**Task instructions:**
Repeat every record below exactly, leaving out the pictures.

**Task data:**
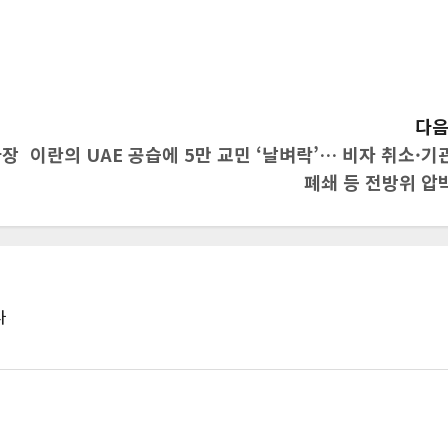
다음
차장
이란의 UAE 공습에 5만 교민 ‘날벼락’… 비자 취소·기
폐쇄 등 전방위 압
다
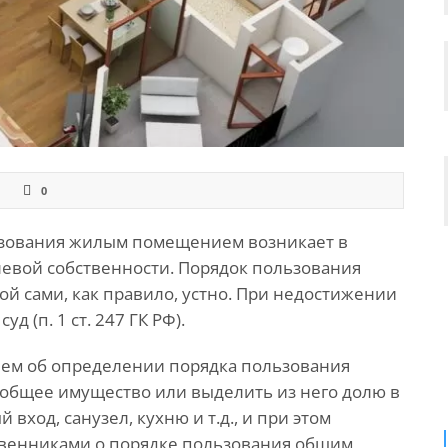
0
ьзования жилым помещением возникает в
левой собственности. Порядок пользования
й сами, как правило, устно. При недостижении
д (п. 1 ст. 247 ГК РФ).
нием об определении порядка пользования
общее имущество или выделить из него долю в
 вход, санузел, кухню и т.д., и при этом
ственниками о порядке пользования общим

**Answer to the exercise:**
다음
차장
이란의 UAE 공습에 5만 교민 ‘날벼락’… 비자 취소·기
폐쇄 등 전방위 압
다
0
ьзования жилым помещением возникает в
левой собственности. Порядок пользования
й сами, как правило, устно. При недостижении
д (п. 1 ст. 247 ГК РФ).
нием об определении порядка пользования
общее имущество или выделить из него долю в
 вход, санузел, кухню и т.д., и при этом
ственниками о порядке пользования общим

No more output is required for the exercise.